→ **To do**
Repeat only these lines, exactly: the first line of the data, the line containing "unforgettable experience for", and every line between them. Pictures stay out.

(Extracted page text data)
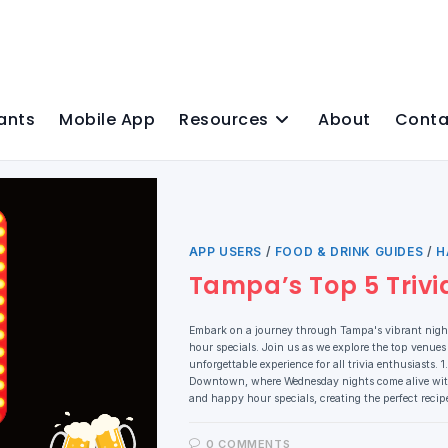
ants
Mobile App
Resources
About
Conta
APP USERS
/
FOOD & DRINK GUIDES
/
H
Tampa’s Top 5 Trivi
Embark on a journey through Tampa's vibrant nightl
hour specials. Join us as we explore the top venues
unforgettable experience for all trivia enthusiast
Downtown, where Wednesday nights come alive with t
and happy hour specials, creating the perfect reci
0 COMMENTS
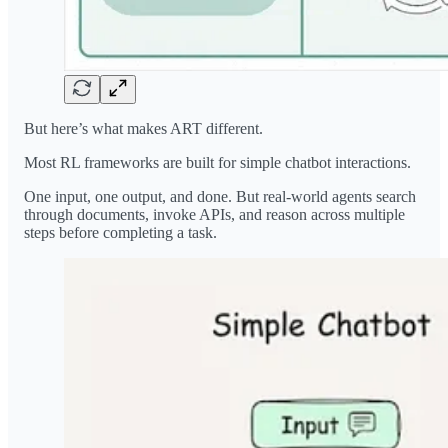
But here’s what makes ART different.
Most RL frameworks are built for simple chatbot interactions.
One input, one output, and done. But real-world agents search
through documents, invoke APIs, and reason across multiple
steps before completing a task.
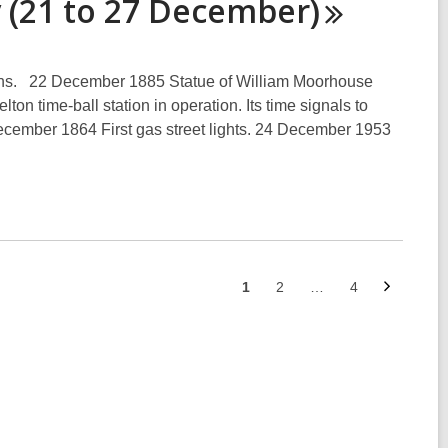
 (21 to 27
December)
ens. 22 December 1885 Statue of William Moorhouse
n time-ball station in operation. Its time signals to
ecember 1864 First gas street lights. 24 December 1953
Next
Go
Go
Go
1
2
…
4
page
to
to
to
page
page
page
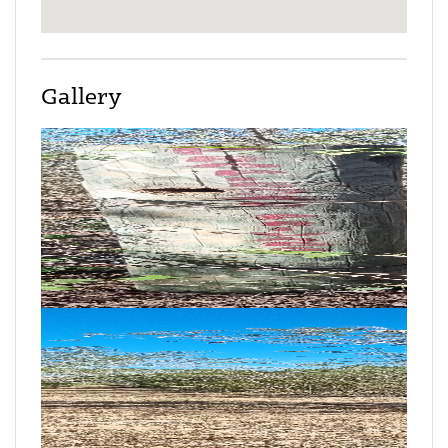
Gallery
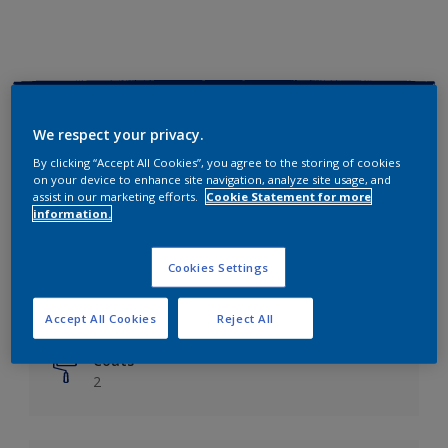
Key information
We respect your privacy.
Finish
By clicking “Accept All Cookies”, you agree to the storing of cookies
on your device to enhance site navigation, analyze site usage, and
Matt
assist in our marketing efforts.
Cookie Statement for more
information.
Coverage
Up to 14m²/litre
Cookies Settings
Drying Time
6 hours
Accept All Cookies
Reject All
Coats
2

→ **Result**
ants
Mobile App
Resources
About
Conta
APP USERS
/
FOOD & DRINK GUIDES
/
H
Tampa’s Top 5 Trivi
Embark on a journey through Tampa's vibrant nightl
hour specials. Join us as we explore the top venues
unforgettable experience for all trivia enthusiast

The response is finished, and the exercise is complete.